[What the task requires] Among the lines below, copy exactly those from the one with "statewide mock drill" through the one with "March 16 to 18", counting both ends.

[Data provided]

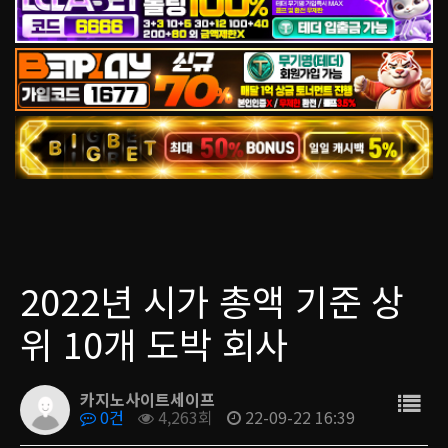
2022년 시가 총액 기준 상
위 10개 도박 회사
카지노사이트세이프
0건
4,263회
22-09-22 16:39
--
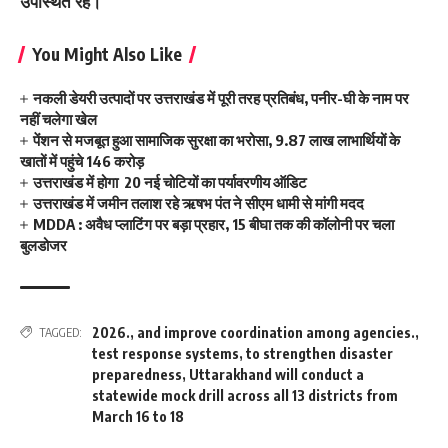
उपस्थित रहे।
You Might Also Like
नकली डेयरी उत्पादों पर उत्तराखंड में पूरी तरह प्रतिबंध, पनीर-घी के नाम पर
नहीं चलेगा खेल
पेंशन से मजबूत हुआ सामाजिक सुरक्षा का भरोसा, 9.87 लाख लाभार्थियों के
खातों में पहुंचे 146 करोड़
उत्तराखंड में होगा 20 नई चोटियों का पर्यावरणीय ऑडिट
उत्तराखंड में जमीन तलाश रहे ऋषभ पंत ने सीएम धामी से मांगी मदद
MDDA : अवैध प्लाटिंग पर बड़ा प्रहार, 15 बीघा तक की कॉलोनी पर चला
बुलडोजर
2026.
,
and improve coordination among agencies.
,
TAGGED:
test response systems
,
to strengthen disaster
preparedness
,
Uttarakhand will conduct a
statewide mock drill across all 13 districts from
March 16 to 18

[Written solution]
statewide mock drill across all 13 districts from
March 16 to 18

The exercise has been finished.